## PROVIDED ENTRIES
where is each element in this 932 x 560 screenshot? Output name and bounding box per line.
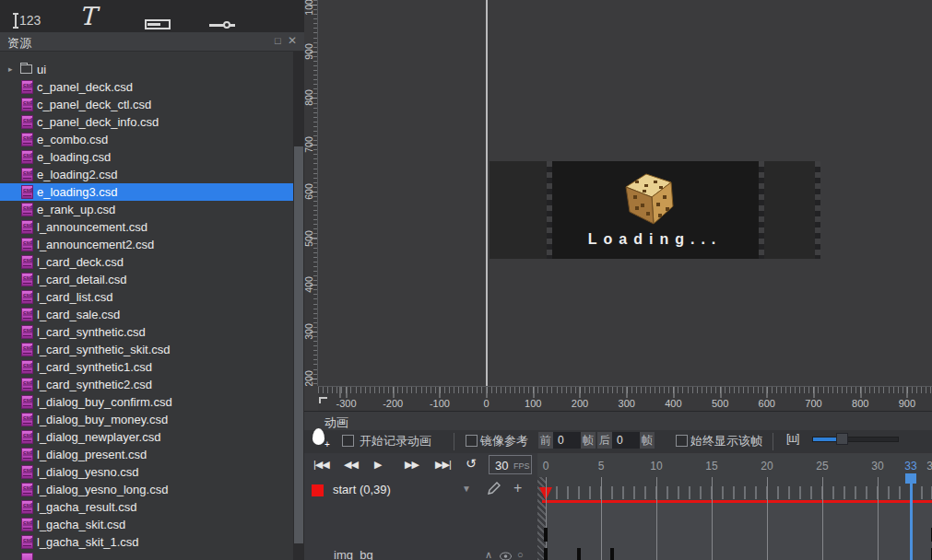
file-row[interactable]: csde_rank_up.csd <box>0 201 293 218</box>
slider-widget-icon[interactable] <box>209 24 235 27</box>
track-row[interactable]: img_bg∧○ <box>304 545 537 560</box>
cocos-studio-window: { "colors":{"selection_blue":"#2e7fe9","… <box>0 0 932 560</box>
keyframe[interactable] <box>610 548 614 560</box>
file-name: e_loading.csd <box>37 148 111 166</box>
scene-canvas[interactable]: 1000900800700600500400300200 -300-200-10… <box>304 0 932 411</box>
dice-cube-sprite[interactable] <box>619 173 678 227</box>
file-row[interactable]: csdl_announcement.csd <box>0 218 293 236</box>
file-name: l_card_synthetic1.csd <box>37 358 152 376</box>
text-field-widget-icon[interactable]: T <box>79 2 96 30</box>
atlas-label-widget-icon[interactable]: 123 <box>15 13 41 28</box>
close-panel-icon[interactable]: ✕ <box>288 34 297 47</box>
divider <box>454 433 454 450</box>
go-last-button[interactable]: ▶▶| <box>435 459 451 471</box>
resource-scrollbar[interactable] <box>293 52 304 560</box>
always-show-checkbox[interactable] <box>676 435 688 447</box>
before-frames-input[interactable]: 0 <box>553 432 581 449</box>
next-frame-button[interactable]: ▶▶ <box>405 459 419 471</box>
csd-file-icon: csd <box>21 150 33 164</box>
timeline-zoom-slider[interactable] <box>812 430 901 449</box>
file-row[interactable]: csde_loading3.csd <box>0 183 293 201</box>
file-name: l_gacha_skit.csd <box>37 516 125 533</box>
file-row[interactable]: csdl_card_synthetic2.csd <box>0 376 293 393</box>
file-row[interactable]: csdl_card_deck.csd <box>0 253 293 271</box>
go-first-button[interactable]: |◀◀ <box>313 459 329 471</box>
file-row[interactable]: csdl_gacha_skit_1.csd <box>0 533 293 551</box>
h-ruler-label: 100 <box>525 398 541 409</box>
loading-label[interactable]: Loading... <box>490 231 820 248</box>
file-row[interactable]: csdl_gacha_result.csd <box>0 498 293 516</box>
file-row[interactable]: csdc_panel_deck.csd <box>0 78 293 96</box>
file-row[interactable]: csdl_dialog_newplayer.csd <box>0 428 293 446</box>
animation-clip-row[interactable]: start (0,39) ▼ + <box>304 477 537 503</box>
file-name: l_card_list.csd <box>37 288 112 306</box>
collapse-icon[interactable]: ∧ <box>485 549 492 560</box>
file-row[interactable]: csdc_panel_deck_ctl.csd <box>0 96 293 113</box>
csd-file-icon: csd <box>21 465 33 479</box>
keyframe[interactable] <box>577 548 581 560</box>
file-row[interactable]: csde_loading.csd <box>0 148 293 166</box>
tree-expander-icon[interactable]: ▸ <box>8 61 13 78</box>
loading-bar-widget-icon[interactable] <box>145 19 171 29</box>
lock-circle-icon[interactable]: ○ <box>517 549 524 560</box>
float-panel-icon[interactable]: □ <box>275 35 281 46</box>
fps-unit: FPS <box>513 461 530 471</box>
file-name: l_dialog_yesno.csd <box>37 463 139 481</box>
csd-file-icon: csd <box>21 133 33 146</box>
file-row[interactable]: csdl_card_sale.csd <box>0 306 293 323</box>
file-row[interactable]: csdl_dialog_yesno.csd <box>0 463 293 481</box>
timeline-gridline <box>712 477 713 560</box>
file-row[interactable]: csdl_dialog_present.csd <box>0 446 293 463</box>
after-frames-input[interactable]: 0 <box>612 432 640 449</box>
playhead-marker[interactable] <box>905 473 916 484</box>
csd-file-icon: csd <box>21 395 33 409</box>
fps-box[interactable]: 30 FPS <box>489 455 532 474</box>
prev-frame-button[interactable]: ◀◀ <box>344 459 358 471</box>
mirror-checkbox[interactable] <box>466 435 478 447</box>
file-row[interactable]: csdl_card_synthetic.csd <box>0 323 293 341</box>
file-row[interactable]: csdl_card_list.csd <box>0 288 293 306</box>
visibility-eye-icon[interactable] <box>500 552 512 560</box>
clip-color-swatch[interactable] <box>312 484 324 496</box>
file-row[interactable]: csde_combo.csd <box>0 131 293 148</box>
v-ruler-label: 700 <box>303 130 316 159</box>
timeline-grid[interactable]: 0510152025303533 <box>546 453 932 560</box>
fps-value[interactable]: 30 <box>495 459 508 472</box>
csd-file-icon: csd <box>21 325 33 339</box>
clip-dropdown-icon[interactable]: ▼ <box>462 484 471 494</box>
edit-pencil-icon[interactable] <box>487 482 501 496</box>
stage[interactable]: Loading... <box>490 161 820 259</box>
csd-file-icon: csd <box>21 80 33 94</box>
auto-record-egg-icon[interactable]: + <box>313 428 324 445</box>
csd-file-icon: csd <box>21 483 33 496</box>
play-button[interactable]: ▶ <box>374 459 381 471</box>
frame-label: 35 <box>926 460 932 472</box>
file-row[interactable]: csdl_dialog_buy_confirm.csd <box>0 393 293 411</box>
file-row-partial[interactable] <box>0 551 293 560</box>
csd-file-icon: csd <box>21 273 33 286</box>
divider <box>773 433 773 450</box>
keyframe[interactable] <box>544 528 548 542</box>
file-name: l_card_detail.csd <box>37 271 127 288</box>
add-clip-icon[interactable]: + <box>513 480 522 496</box>
file-row[interactable]: csdc_panel_deck_info.csd <box>0 113 293 131</box>
file-row[interactable]: csdl_card_synthetic_skit.csd <box>0 341 293 358</box>
zoom-slider-handle[interactable] <box>836 433 848 445</box>
clip-name[interactable]: start (0,39) <box>333 483 391 496</box>
file-row[interactable]: csdl_card_detail.csd <box>0 271 293 288</box>
file-name: e_rank_up.csd <box>37 201 115 218</box>
file-row[interactable]: csde_loading2.csd <box>0 166 293 183</box>
tree-folder-row[interactable]: ▸ui <box>0 61 293 78</box>
keyframe[interactable] <box>544 548 548 560</box>
file-row[interactable]: csdl_card_synthetic1.csd <box>0 358 293 376</box>
file-row[interactable]: csdl_dialog_yesno_long.csd <box>0 481 293 498</box>
file-row[interactable]: csdl_gacha_skit.csd <box>0 516 293 533</box>
frame-label: 30 <box>871 460 883 472</box>
file-row[interactable]: csdl_dialog_buy_money.csd <box>0 411 293 428</box>
resource-scrollbar-thumb[interactable] <box>294 146 303 543</box>
frame-unit-chip: 帧 <box>581 432 596 449</box>
record-checkbox[interactable] <box>342 435 354 447</box>
playhead-line[interactable] <box>910 483 913 560</box>
loop-button[interactable]: ↺ <box>466 456 476 471</box>
file-row[interactable]: csdl_announcement2.csd <box>0 236 293 253</box>
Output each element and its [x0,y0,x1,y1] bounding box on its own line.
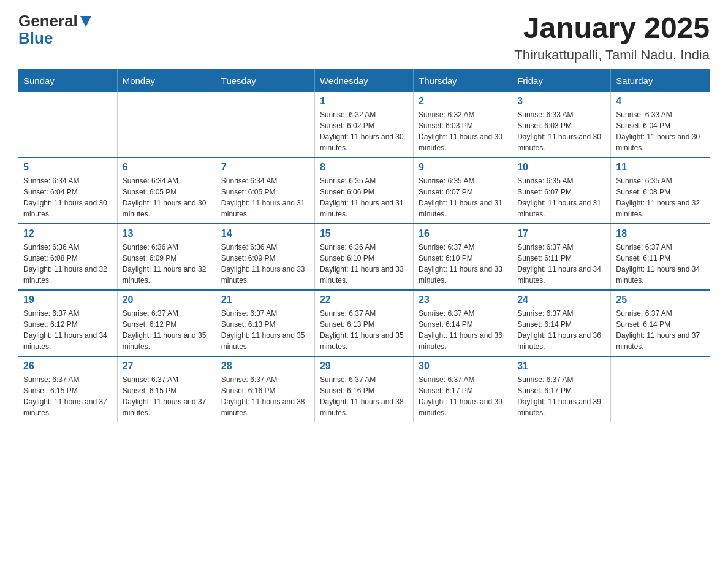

## REQUIRED WORK
Please reproduce the material above word for word, without its images.

## RESPONSE
where is each element in this 932 x 560 screenshot? Output name and bounding box per line.
file-row[interactable]: csde_rank_up.csd <box>0 201 293 218</box>
slider-widget-icon[interactable] <box>209 24 235 27</box>
track-row[interactable]: img_bg∧○ <box>304 545 537 560</box>
cocos-studio-window: { "colors":{"selection_blue":"#2e7fe9","… <box>0 0 932 560</box>
keyframe[interactable] <box>610 548 614 560</box>
file-name: e_loading.csd <box>37 148 111 166</box>
scene-canvas[interactable]: 1000900800700600500400300200 -300-200-10… <box>304 0 932 411</box>
dice-cube-sprite[interactable] <box>619 173 678 227</box>
file-row[interactable]: csdl_announcement.csd <box>0 218 293 236</box>
file-name: l_card_synthetic1.csd <box>37 358 152 376</box>
text-field-widget-icon[interactable]: T <box>79 2 96 30</box>
atlas-label-widget-icon[interactable]: 123 <box>15 13 41 28</box>
close-panel-icon[interactable]: ✕ <box>288 34 297 47</box>
divider <box>454 433 454 450</box>
go-last-button[interactable]: ▶▶| <box>435 459 451 471</box>
resource-scrollbar[interactable] <box>293 52 304 560</box>
always-show-checkbox[interactable] <box>676 435 688 447</box>
before-frames-input[interactable]: 0 <box>553 432 581 449</box>
next-frame-button[interactable]: ▶▶ <box>405 459 419 471</box>
csd-file-icon: csd <box>21 150 33 164</box>
timeline-zoom-slider[interactable] <box>812 430 901 449</box>
file-row[interactable]: csde_loading3.csd <box>0 183 293 201</box>
file-name: l_gacha_skit.csd <box>37 516 125 533</box>
file-row[interactable]: csdl_card_synthetic2.csd <box>0 376 293 393</box>
file-row[interactable]: csdl_card_deck.csd <box>0 253 293 271</box>
go-first-button[interactable]: |◀◀ <box>313 459 329 471</box>
file-row[interactable]: csdl_gacha_skit_1.csd <box>0 533 293 551</box>
h-ruler-label: 100 <box>525 398 541 409</box>
loading-label[interactable]: Loading... <box>490 231 820 248</box>
file-row[interactable]: csdl_gacha_result.csd <box>0 498 293 516</box>
file-row[interactable]: csdc_panel_deck.csd <box>0 78 293 96</box>
file-row[interactable]: csdl_dialog_newplayer.csd <box>0 428 293 446</box>
animation-clip-row[interactable]: start (0,39) ▼ + <box>304 477 537 503</box>
file-name: l_card_list.csd <box>37 288 112 306</box>
collapse-icon[interactable]: ∧ <box>485 549 492 560</box>
file-row[interactable]: csdc_panel_deck_ctl.csd <box>0 96 293 113</box>
csd-file-icon: csd <box>21 465 33 479</box>
keyframe[interactable] <box>577 548 581 560</box>
file-row[interactable]: csde_loading.csd <box>0 148 293 166</box>
tree-expander-icon[interactable]: ▸ <box>8 61 13 78</box>
loading-bar-widget-icon[interactable] <box>145 19 171 29</box>
lock-circle-icon[interactable]: ○ <box>517 549 524 560</box>
float-panel-icon[interactable]: □ <box>275 35 281 46</box>
fps-unit: FPS <box>513 461 530 471</box>
file-name: l_dialog_yesno.csd <box>37 463 139 481</box>
csd-file-icon: csd <box>21 133 33 146</box>
file-row[interactable]: csdl_card_sale.csd <box>0 306 293 323</box>
file-row[interactable]: csdl_dialog_yesno.csd <box>0 463 293 481</box>
timeline-gridline <box>712 477 713 560</box>
file-row[interactable]: csdl_dialog_present.csd <box>0 446 293 463</box>
after-frames-input[interactable]: 0 <box>612 432 640 449</box>
playhead-marker[interactable] <box>905 473 916 484</box>
csd-file-icon: csd <box>21 395 33 409</box>
fps-box[interactable]: 30 FPS <box>489 455 532 474</box>
prev-frame-button[interactable]: ◀◀ <box>344 459 358 471</box>
mirror-checkbox[interactable] <box>466 435 478 447</box>
file-row[interactable]: csdl_card_synthetic.csd <box>0 323 293 341</box>
file-row[interactable]: csdl_card_list.csd <box>0 288 293 306</box>
visibility-eye-icon[interactable] <box>500 552 512 560</box>
clip-color-swatch[interactable] <box>312 484 324 496</box>
file-row[interactable]: csde_combo.csd <box>0 131 293 148</box>
v-ruler-label: 700 <box>303 130 316 159</box>
timeline-grid[interactable]: 0510152025303533 <box>546 453 932 560</box>
fps-value[interactable]: 30 <box>495 459 508 472</box>
csd-file-icon: csd <box>21 325 33 339</box>
clip-dropdown-icon[interactable]: ▼ <box>462 484 471 494</box>
edit-pencil-icon[interactable] <box>487 482 501 496</box>
stage[interactable]: Loading... <box>490 161 820 259</box>
csd-file-icon: csd <box>21 80 33 94</box>
auto-record-egg-icon[interactable]: + <box>313 428 324 445</box>
csd-file-icon: csd <box>21 483 33 496</box>
play-button[interactable]: ▶ <box>374 459 381 471</box>
frame-label: 35 <box>926 460 932 472</box>
file-row[interactable]: csdl_dialog_buy_confirm.csd <box>0 393 293 411</box>
file-row-partial[interactable] <box>0 551 293 560</box>
csd-file-icon: csd <box>21 273 33 286</box>
divider <box>773 433 773 450</box>
keyframe[interactable] <box>544 528 548 542</box>
file-name: l_card_detail.csd <box>37 271 127 288</box>
add-clip-icon[interactable]: + <box>513 480 522 496</box>
file-row[interactable]: csdc_panel_deck_info.csd <box>0 113 293 131</box>
file-row[interactable]: csdl_card_synthetic_skit.csd <box>0 341 293 358</box>
zoom-slider-handle[interactable] <box>836 433 848 445</box>
clip-name[interactable]: start (0,39) <box>333 483 391 496</box>
file-row[interactable]: csdl_card_detail.csd <box>0 271 293 288</box>
file-name: e_rank_up.csd <box>37 201 115 218</box>
file-row[interactable]: csde_loading2.csd <box>0 166 293 183</box>
tree-folder-row[interactable]: ▸ui <box>0 61 293 78</box>
keyframe[interactable] <box>544 548 548 560</box>
file-row[interactable]: csdl_card_synthetic1.csd <box>0 358 293 376</box>
file-row[interactable]: csdl_dialog_yesno_long.csd <box>0 481 293 498</box>
file-row[interactable]: csdl_gacha_skit.csd <box>0 516 293 533</box>
frame-label: 30 <box>871 460 883 472</box>
file-row[interactable]: csdl_dialog_buy_money.csd <box>0 411 293 428</box>
resource-scrollbar-thumb[interactable] <box>294 146 303 543</box>
frame-unit-chip: 帧 <box>581 432 596 449</box>
record-checkbox[interactable] <box>342 435 354 447</box>
playhead-line[interactable] <box>910 483 913 560</box>
loop-button[interactable]: ↺ <box>466 456 476 471</box>
file-row[interactable]: csdl_announcement2.csd <box>0 236 293 253</box>
Output each element and its [x0,y0,x1,y1] bounding box on its own line.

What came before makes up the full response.